Under the current system, pensions for those in the private sector are based on their most profitable 25 years of employment and on the last six months of work for employees in the public sector.

“Faced with such a reform, it is difficult to argue, as many ministers are trying to do, that pensions will not fall,” Quijoux said. He said teachers, for example, could lose between $780 and $1,000 a month under the proposed changes.

“Faced with such a loss, the minister of education promises to increase salaries in the future,” Quijoux added. “But without any precise figures or timetables, teachers fear that this is just a smokescreen.”

The changes, however, could help other types of workers, for example those in the private sector and the self-employed, experts say.

The opposition of trade unions and workers has been successful in pushing French President Emmanuel Macron's government to scale back its proposals.

“The government immediately preserved the special [retirement] regime for a large number of professions as soon as they threatened to go on strike,” Quijoux said.

He said about a quarter of the special retirement regimes – including those for police officers, airplane crews, truck drivers, firefighters and sailors – “were maintained in part or in full.” In France, workers in fields considered physically more difficult often classify for more generous pensions.

Still, it looks unlikely that Macron and Prime Minister Édouard Philippe will scrap their plans altogether. Macron made overhauling France's pension system a key campaign pledge when he won the presidency in 2017. The president and prime minister insist they will push ahead with the reforms.

On Thursday, tens of thousands of people joined marches in Paris and other cities and towns across the country. The level of support for the strikes was viewed as a key measure to gauge how much longer the strikes may go on. The CGT claimed very large crowds joined marches across the country, but official estimates were much smaller. Still, the turnout was impressive in Paris.

France's largest trade union, the French Democratic Confederation of Labor, did not call on its members to take part in Thursday's strikes, even though its leader, Laurent Berger, said the union and the government remained far apart on reaching a deal. Berger's union has long supported a universal retirement system, but it opposes raising the retirement age.

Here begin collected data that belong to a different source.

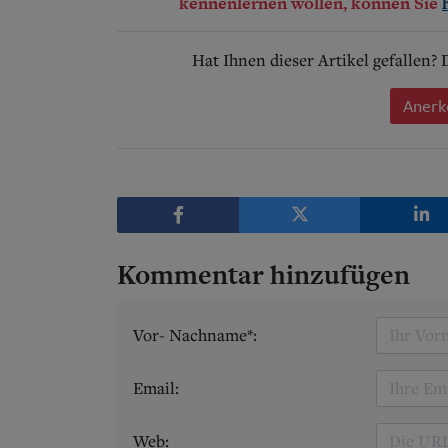
kennenlernen wollen, können Sie
Hat Ihnen dieser Artikel gefallen?
Anerk
Kommentar hinzufügen
Vor- Nachname*:
Email:
Web:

Thursday's strikes came ahead of more talks between the government and trade unions over how to restructure the country's pensions. The French parliament is expected to take up legislation to overhaul pensions in the coming months.

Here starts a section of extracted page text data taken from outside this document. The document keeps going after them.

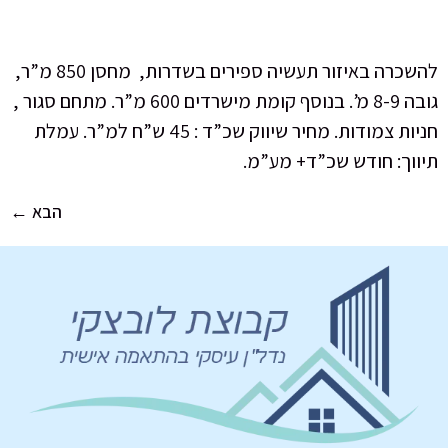
להשכרה באיזור תעשיה ספירים בשדרות, מחסן 850 מ”ר,
גובה 8-9 מ’. בנוסף קומת מישרדים 600 מ”ר. מתחם סגור ,
חניות צמודות. מחיר שיווק שכ”ד : 45 ש”ח למ”ר. עמלת
תיווך: חודש שכ”ד+ מע”מ.
הבא
←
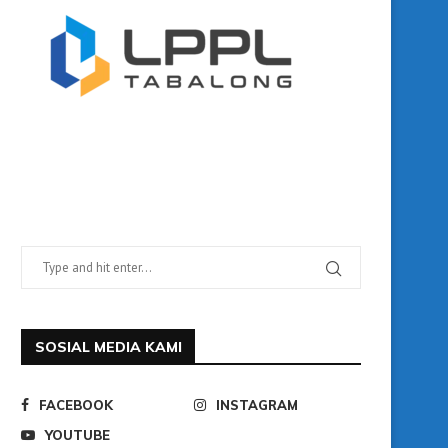
SOSIAL MEDIA KAMI
FACEBOOK
INSTAGRAM
YOUTUBE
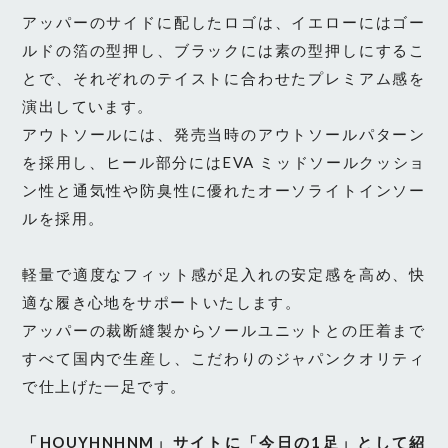
アッパーのサイドに配したロゴは、イエローにはゴー
ルドの箔の型押し、ブラックには素の型押しにするこ
とで、それぞれのテイストに合わせたプレミアム感を
演出しています。
アウトソールには、発売当時のアウトソールパターン
を採用し、ヒール部分にはEVA ミッドソールクッショ
ン性と通気性や防臭性に優れたオーソライトインソー
ルを採用。
軽量で適度なフィット感が足入れの安定感を高め、快
適な履き心地をサポートいたします。
アッパーの裁断縫製からソールユニットとの圧着まで
すべて国内で生産し、こだわりのジャパンクオリティ
で仕上げた一足です。
「HOUYHNHNM」サイトに「今日の1足」として紹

These reforms are part of Macron's ambitious pro-business agenda to make France more competitive. His policies, though, have become the source of widespread anger in France and led to an outburst of protests in November 2018 by the so-called “yellow vest” protesters.

These strikes and showdown with the government are an important moment for France's labor unions, which have grown weaker over recent decades. Strikes have become much less frequent too and of shorter duration since the 1970s.

Still, Quijoux said support for strikes and the unions remains strong in France. Even though membership has dropped, he said the unions count more people among their ranks than political parties do. He pointed to the collection of more than $2.2 million by the CGT to help workers on strike as evidence of the strong support.

If the government passes the reforms, it will be a failure for the unions, but not a death sentence, he said.

“This will not mean the end of trade unionism in France, which is regularly declared dead,” he said. “This movement shows that despite the weakness of the trade unions, their determination and know-how to defend employees are still strong.”

He added that these strikes show how attached the French are their social model founded after World War II and that they will not passively allow it to end.

(Courthouse News reporter Cain Burdeau is based in the European Union.)